Les scieurs de long/6
Arrivée en Brie, la forêt de Villefermoy

A la Chapelle Rablais, passées les maisons du bourg, la couronne de vergers (remplacée par des lotissements), puis les grands champs, l'horizon est partout cerné par des forêts.
La Chapelle Rablais et son gros hameau des Montils sont redevenus deux clairières dans le massif forestier de Villefermoy à la lisière de la grande plaine céréalière de Brie, comme à l'époque du défrichement, au Moyen Age.

Deux cents ans auparavant, on pouvait se rendre dans les villages avoisinants sans entrer dans une forêt, poursuivre jusqu'à Provins sans autre obstacle que les vestiges de la Grande Haye de Brie (Haye de Nangis entre Valjouan et Rampillon).
En passant la souris sur la carte ci-dessous, on superposera une vue aérienne à la Carte de Cassini.

Vers l'Est, la lisière de la forêt a fluctué au fil des siècles; suivant la demande de bois ou le besoin en terres labourables.
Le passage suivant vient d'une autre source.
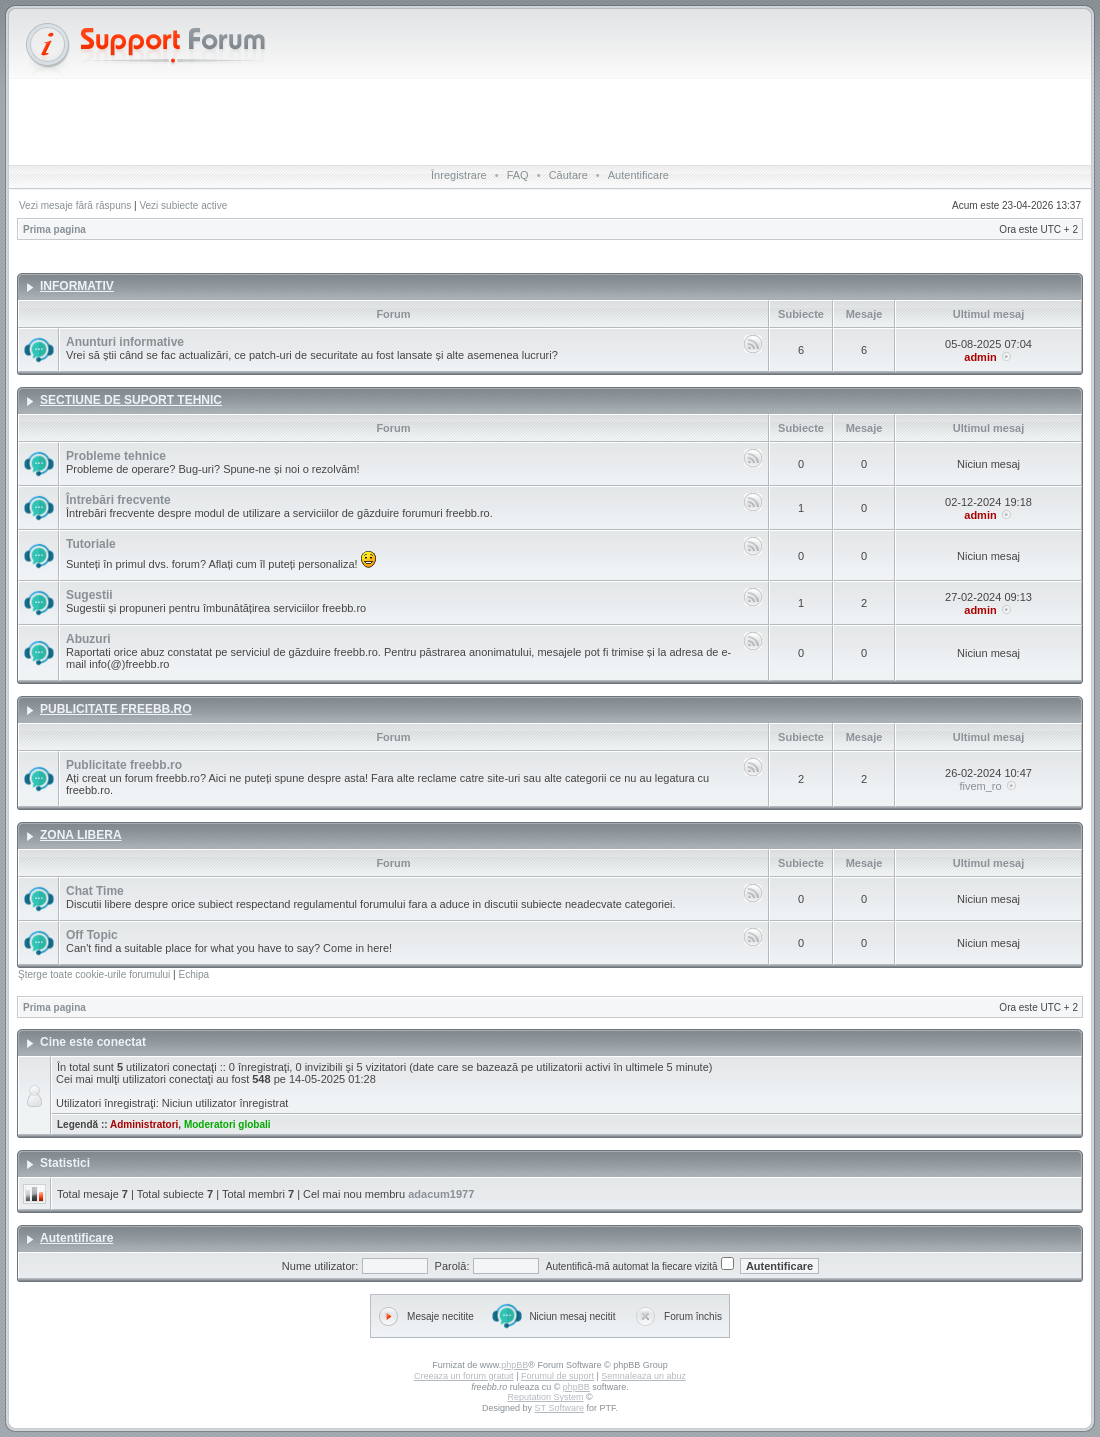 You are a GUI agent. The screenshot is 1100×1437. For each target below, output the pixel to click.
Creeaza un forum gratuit (464, 1376)
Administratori (144, 1124)
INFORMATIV (77, 286)
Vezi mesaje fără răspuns (75, 205)
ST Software (559, 1408)
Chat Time (95, 891)
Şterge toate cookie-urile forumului (94, 974)
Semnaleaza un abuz (643, 1376)
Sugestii (89, 595)
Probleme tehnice (116, 456)
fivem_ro (980, 786)
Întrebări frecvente (118, 500)
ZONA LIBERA (81, 835)
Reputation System (545, 1397)
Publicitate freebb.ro (124, 765)
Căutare (568, 175)
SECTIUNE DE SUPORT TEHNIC (131, 400)
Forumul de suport (557, 1376)
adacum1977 (441, 1194)
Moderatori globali (227, 1124)
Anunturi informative (125, 342)
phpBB (514, 1365)
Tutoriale (91, 544)
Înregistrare (459, 175)
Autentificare (638, 175)
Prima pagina (54, 229)
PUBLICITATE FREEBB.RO (116, 709)
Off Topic (92, 935)
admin (980, 357)
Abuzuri (88, 639)
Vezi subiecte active (183, 205)
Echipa (193, 974)
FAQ (518, 175) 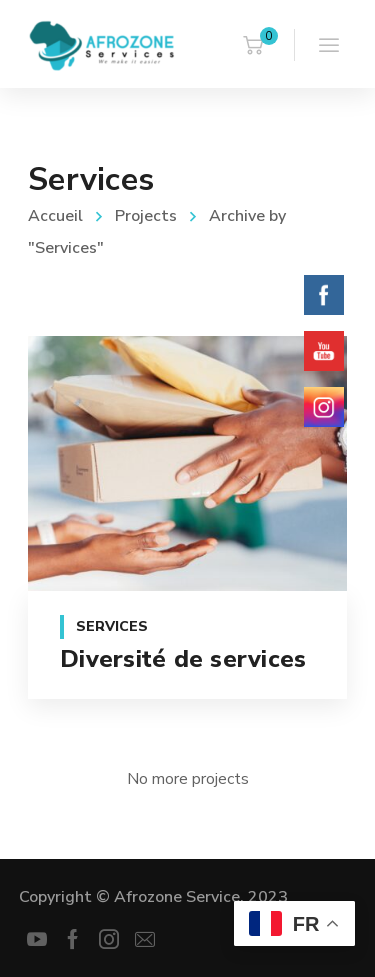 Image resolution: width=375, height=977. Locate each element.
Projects (146, 216)
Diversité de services (183, 659)
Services (112, 626)
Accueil (55, 216)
Mais vers l'Ouest, il n'en fut pas de même; la forêt de Villefermoy, 4.790 hactares aujourd'hui, n'a presque pas varié au fil de l'histoire. Elle appartenait dès le Moyen Age à l'abbaye royale de Barbeau, ordre et filiation de Citeaux dont les armoiries, tirées d'un atlas de 1774, mêlent symboles royaux, religieux, et deux poissons, des barbeaux, évidemment, avec leurs petits barbillons.
Quarante neuf cartes décrivent les possessions de l'abbaye: des terres proches du monastère disparu, sur les berges de la Seine, entre Fontaine le Port et Héricy, d'autres vers Rozay, et ses possessions autour de Villefermoy dans un splendide "Attlas général de la seigneurie, justice haute, moyenne et basse de la prévôté de Ville Fermoy et ses dépendances, des fiefs de la Charmée, le Jardin, Courpitois, les Equieuvres pars en partie et de la terre et seigneurie de Barbeau Tennery, La Riotterie, La Gringalletterie, les Grands Champs, la Chaumarderie, la Borde aux Moines, la Forêt au Razoir, des Bois de la Forêt de Villefermoy ou le Grand Barbeau, des Fermes du Danjoux, la Loge des prés, Moligny, Champagne et autres lieux appartenant à la manse conventuelle de l'abbaye royale de Barbeau, ordre et filiation de Cisteaux au diocèse de Sens."
AD77, 101 H 28

 

L'exploitation de la forêt par les moines sera détaillée plus loin...

 

Villefermoy, aussi appelée "forêt de Barbeau", aurait pu disparaître comme tant d'autres massifs forestiers d'Ile de France tant était grande la demande de bois, entre autres, pour la "Provision de Paris". Il avait fallu en chercher jusque dans le Morvan, une fois épuisées les ressources de l'Ile de France.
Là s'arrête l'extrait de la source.